Enterprise service management (ESM)
Introduction to ESM
Service management is managing services. The scope of the required management system is often a team, a department, or a business unit. Organizations that extend this scope to the entire organization, the 'enterprise', are therefore engaged in enterprise service management (ESM), or managing organization-wide services. The management system of such an organization then includes all parts of that organization.
Managing is organizing and coordinating resources to achieve goals effectively and efficiently. These are the resources with which the organization provides its services: the people, the processes, and the technology.
The management system of that service organization is what we then call a service management system.
A service management system of an organization that follows an ESM approach is then logically an enterprise service management system (ESM system).
"Most of what we call management consists of making it difficult for people to get their work done." {Peter F. Drucker}
USM: the link of your ESM system
An organization that follows an ESM approach strives for an organization-wide management system for the integrated services of all its organizational units. In order to implement this successfully, that organization must forge all contributing units (the links) into one integrated collaborative system (the chain, network, or ecosystem) for all services of the organization. This means that this organization must have a uniform link. And that is precisely what it is lacking in practice.
A chain consisting of all kinds of different links can therefore never be an efficient and effective chain. The question now is: what is the link with which you can forge - preferably unlimited - all conceivable chains and networks?
The answer to that question is 'USM': USM provides the service management architecture with which you specify a standard service management system for any team involved in the corporate-wide service delivery.
That standard service management system functions as the uniform link with which you can construct an ESM system at will for your own integrated service organization: the LEGO building block for management.
"A chain is as strong as its weakest link. A strong chain requires a uniform link."
How do you set up your ESM system?
First of all: not by first choosing a tool and then thinking that you are putting together an integrated management system. Practice has taught time after time where this leads: not much good. The logical way is the other way around: if you determine the scope of your ESM system as 'all components of the enterprise', you will first have to design each of those components as that one, uniform link with which you want to forge your ESM chain or network.
This means that you first teach the teams involved to work according to one organization-wide, uniform management system: the LEGO building block of management. Only then you can support that chain or network with a shared tool. And if you then think you still need to reorganize the organization, you probably have done something wrong ... Organizing is optimizing, but if you already have the policies and the tooling fully integrated, it makes little difference how you set up the organization.

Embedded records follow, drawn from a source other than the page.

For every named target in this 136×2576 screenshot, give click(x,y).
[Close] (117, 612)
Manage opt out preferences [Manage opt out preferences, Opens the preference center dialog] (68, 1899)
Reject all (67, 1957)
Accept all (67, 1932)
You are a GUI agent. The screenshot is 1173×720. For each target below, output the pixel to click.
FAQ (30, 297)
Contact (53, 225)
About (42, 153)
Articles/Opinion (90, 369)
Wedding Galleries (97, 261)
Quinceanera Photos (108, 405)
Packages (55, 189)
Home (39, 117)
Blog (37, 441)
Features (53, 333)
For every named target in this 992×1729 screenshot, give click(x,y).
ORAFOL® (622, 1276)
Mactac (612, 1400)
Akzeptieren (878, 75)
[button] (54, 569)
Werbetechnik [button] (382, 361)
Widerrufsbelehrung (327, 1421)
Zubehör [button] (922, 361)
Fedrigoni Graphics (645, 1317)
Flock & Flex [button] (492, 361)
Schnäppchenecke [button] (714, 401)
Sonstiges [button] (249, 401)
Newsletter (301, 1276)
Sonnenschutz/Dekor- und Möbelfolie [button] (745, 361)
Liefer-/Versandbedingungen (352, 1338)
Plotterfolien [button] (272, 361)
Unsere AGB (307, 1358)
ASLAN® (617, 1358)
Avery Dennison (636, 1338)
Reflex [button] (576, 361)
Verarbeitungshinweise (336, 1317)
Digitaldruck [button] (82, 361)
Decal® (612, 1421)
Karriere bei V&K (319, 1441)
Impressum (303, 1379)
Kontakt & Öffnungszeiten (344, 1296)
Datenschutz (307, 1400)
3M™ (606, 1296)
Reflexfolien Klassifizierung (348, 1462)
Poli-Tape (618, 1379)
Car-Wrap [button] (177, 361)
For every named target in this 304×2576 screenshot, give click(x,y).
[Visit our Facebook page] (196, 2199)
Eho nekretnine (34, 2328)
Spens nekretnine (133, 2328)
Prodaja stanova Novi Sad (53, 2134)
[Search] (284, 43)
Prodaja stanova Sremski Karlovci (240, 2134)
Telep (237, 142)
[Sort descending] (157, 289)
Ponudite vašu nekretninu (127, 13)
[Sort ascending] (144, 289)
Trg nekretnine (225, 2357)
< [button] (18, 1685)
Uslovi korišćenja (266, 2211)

So, a smart approach to enterprise service management begins with adopting the LEGO building block that USM provides, then selecting a workflow tool that demonstrably supports the management system, and finally - if still worthwhile - optimizing the organization for the new policies.
"A fool with a tool is still a fool." {Ron Weinstein}
ESM versus supply chain and network management
The integral management of the services of all teams within one enterprise is similar to managing many suppliers in an ecosystem: ESM is still the same. In both cases the question is how we define a link in a system: whether that system is one organization or a network of organizations ... the key question is always how we turn it into one well-oiled machine.
In all those cases, the solution is 'chain technology': which link can you define to create every conceivable composition? The answer to that question is USM, the standard management system for every service organization, the manager's LEGO.
ESM with USM - 20 guidelines
The e-book "Enterprise Service management with USM" describes 20 guidelines for a [USM's service management architecture|Service Management Architecture] based on USM, in an enterprise service management context. The 20 guidelines summarize the simple but well-structured [USM's service management system|service management system] for your own organization, applicable to any internal or external service team involved.
Download your e-book from the USM portal.
ESM and IFM
The term integrated facility management (IFM) is often applied to the integration of task domains of building management, cleaning, hospitality and the like. In fact, IFM is the same as ESM, but viewed from a special lens. Shared service centers (SSCs) often play a role in IFM, just as they do in ESM. USM is ideally suited to support the standardization required for this, so that all the task domains involved function as links in a supply chain, whether that chain is called ESM or IFM.